**AIM OF THE EXERCISE:** Working through the lines below, return each one that holds "flat".

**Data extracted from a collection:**
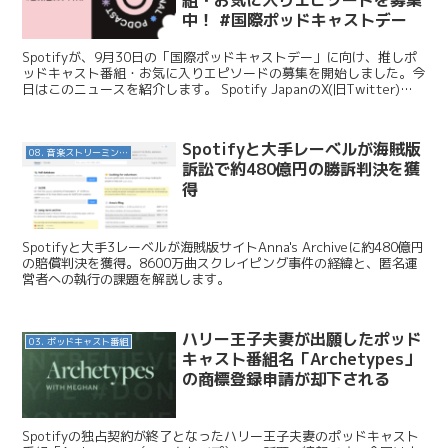
中！ #国際ポッドキャストデー
Spotifyが、9月30日の「国際ポッドキャストデー」に向け、推しポ
ッドキャスト番組・お気に入りエピソードの募集を開始しました。今
日はこのニュースを紹介します。 Spotify JapanのX(旧Twitter)の
ポストに返信・ハッシュタ...
Spotifyと大手レーベルが海賊版
08. 音楽ストリーミングサービス
訴訟で約480億円の勝訴判決を獲
得
Spotifyと大手3レーベルが海賊版サイトAnna's Archiveに約480億円
の賠償判決を獲得。8600万曲スクレイピング事件の経緯と、匿名運
営者への執行の課題を解説します。
ハリー王子夫妻が出願したポッド
03. ポッドキャスト番組
キャスト番組名「Archetypes」
の商標登録申請が却下される
Spotifyの独占契約が終了となったハリー王子夫妻のポッドキャスト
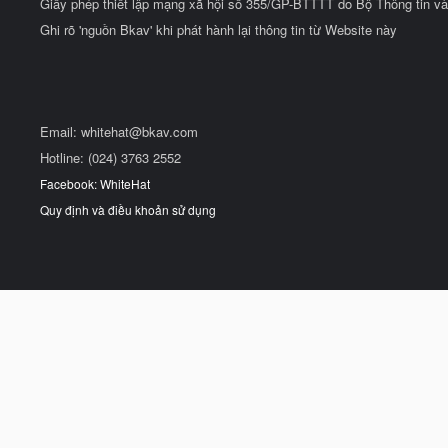
Giấy phép thiết lập mạng xã hội số 355/GP-BTTTT do Bộ Thông tin và
Ghi rõ 'nguồn Bkav' khi phát hành lại thông tin từ Website này
Email:
whitehat@bkav.com
Hotline: (024) 3763 2552
Facebook: WhiteHat
Quy định và điều khoản sử dụng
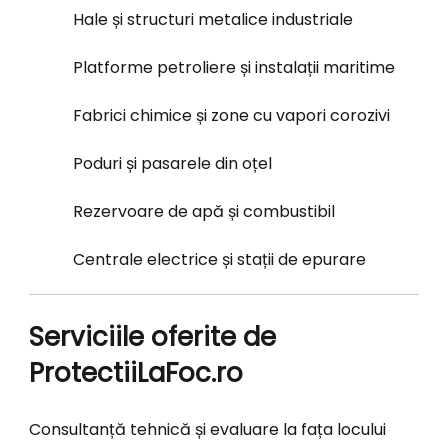
Hale și structuri metalice industriale
Platforme petroliere și instalații maritime
Fabrici chimice și zone cu vapori corozivi
Poduri și pasarele din oțel
Rezervoare de apă și combustibil
Centrale electrice și stații de epurare
Serviciile oferite de
ProtectiiLaFoc.ro
Consultanță tehnică și evaluare la fața locului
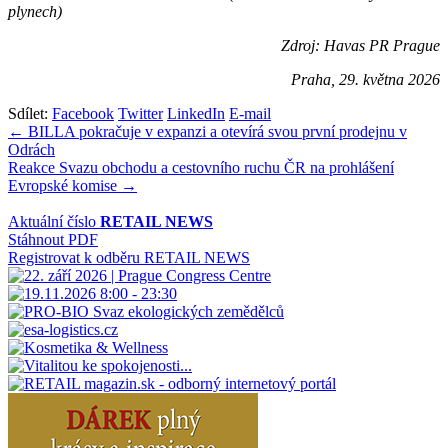
plynech)
Zdroj: Havas PR Prague
Praha, 29. května 2026
Sdílet:
Facebook
Twitter
LinkedIn
E-mail
Navigace
← BILLA pokračuje v expanzi a otevírá svou první prodejnu v
Odrách
pro
Reakce Svazu obchodu a cestovního ruchu ČR na prohlášení
příspěvek
Evropské komise →
Aktuální číslo
RETAIL NEWS
Stáhnout PDF
Registrovat k odběru RETAIL NEWS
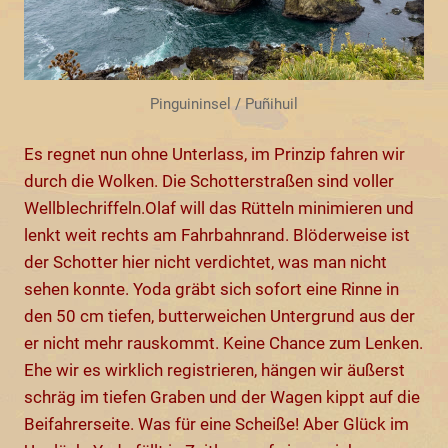
Pinguininsel / Puñihuil
Es regnet nun ohne Unterlass, im Prinzip fahren wir
durch die Wolken. Die Schotterstraßen sind voller
Wellblechriffeln.Olaf will das Rütteln minimieren und
lenkt weit rechts am Fahrbahnrand. Blöderweise ist
der Schotter hier nicht verdichtet, was man nicht
sehen konnte. Yoda gräbt sich sofort eine Rinne in
den 50 cm tiefen, butterweichen Untergrund aus der
er nicht mehr rauskommt. Keine Chance zum Lenken.
Ehe wir es wirklich registrieren, hängen wir äußerst
schräg im tiefen Graben und der Wagen kippt auf die
Beifahrerseite. Was für eine Scheiße! Aber Glück im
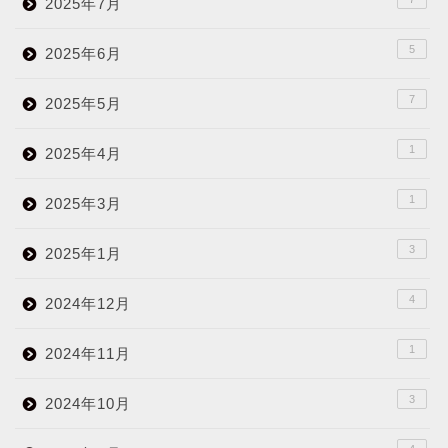
2025年7月
5
2025年6月
7
2025年5月
1
2025年4月
1
2025年3月
3
2025年1月
4
2024年12月
1
2024年11月
3
2024年10月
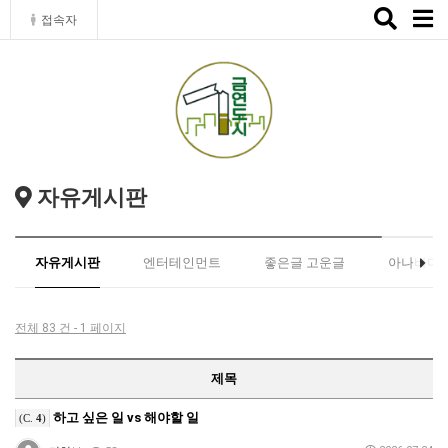
Toggle
접속자
naviga
자유게시판
자유게시판
엔터테인먼트
좋은글 고운글
아나바다
전체 83 건 - 1 페이지
제목
하고 싶은 일 vs 해야할 일
(C.
4
)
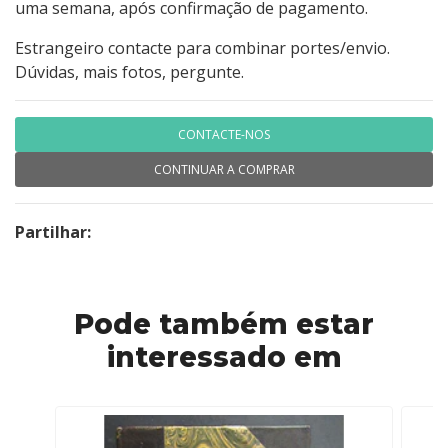
uma semana, após confirmação de pagamento.
Estrangeiro contacte para combinar portes/envio.
Dúvidas, mais fotos, pergunte.
CONTACTE-NOS
CONTINUAR A COMPRAR
Partilhar:
Pode também estar
interessado em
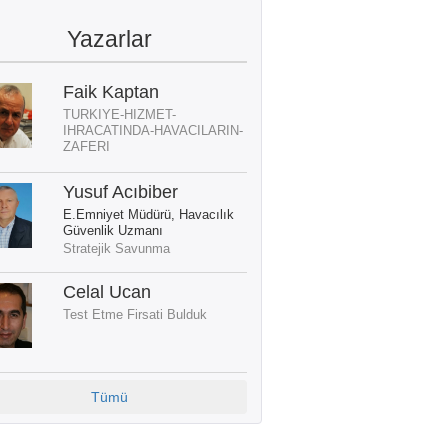
Yazarlar
Faik Kaptan
TURKIYE-HIZMET-
IHRACATINDA-HAVACILARIN-
ZAFERI
Yusuf Acıbiber
E.Emniyet Müdürü, Havacılık
Güvenlik Uzmanı
Stratejik Savunma
Celal Ucan
Test Etme Firsati Bulduk
Tümü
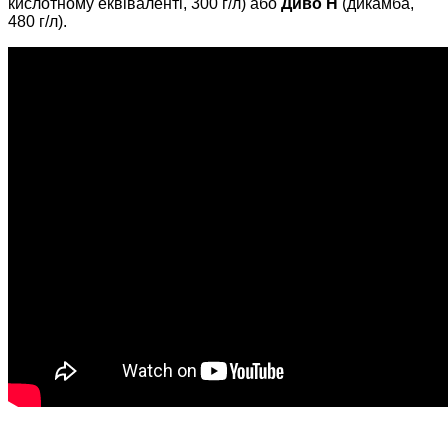
кислотному еквіваленті, 300 г/л) або
Диво Н
(дикамба,
480 г/л).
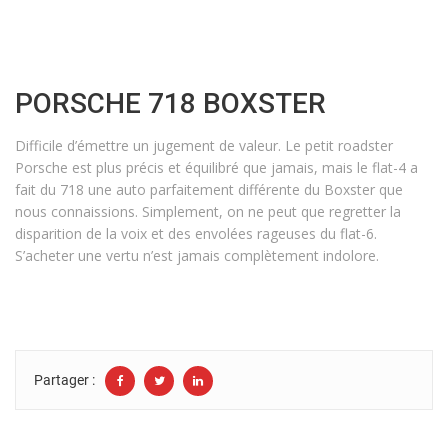
PORSCHE 718 BOXSTER
Difficile d’émettre un jugement de valeur. Le petit roadster
Porsche est plus précis et équilibré que jamais, mais le flat-4 a
fait du 718 une auto parfaitement différente du Boxster que
nous connaissions. Simplement, on ne peut que regretter la
disparition de la voix et des envolées rageuses du flat-6.
S’acheter une vertu n’est jamais complètement indolore.
Partager :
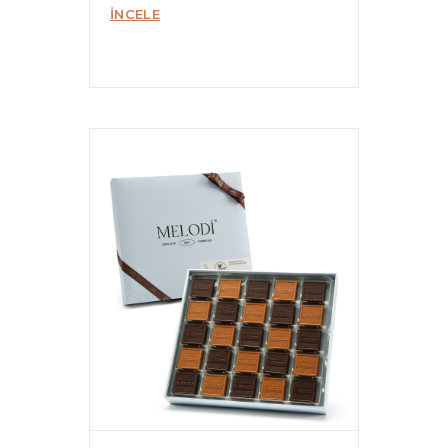
İNCELE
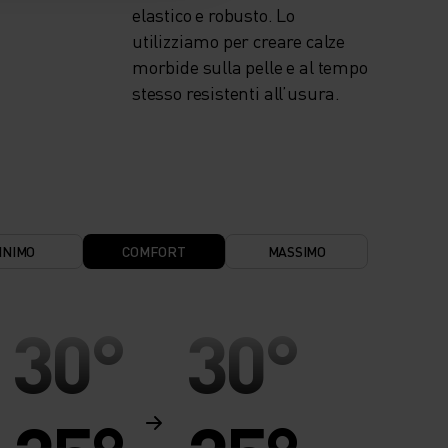
elastico e robusto. Lo
utilizziamo per creare calze
morbide sulla pelle e al tempo
stesso resistenti all’usura.
INIMO
COMFORT
MASSIMO
30°
30°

**EXERCISE ANSWER:**
Porsche est plus précis et équilibré que jamais, mais le flat-4 a
disparition de la voix et des envolées rageuses du flat-6.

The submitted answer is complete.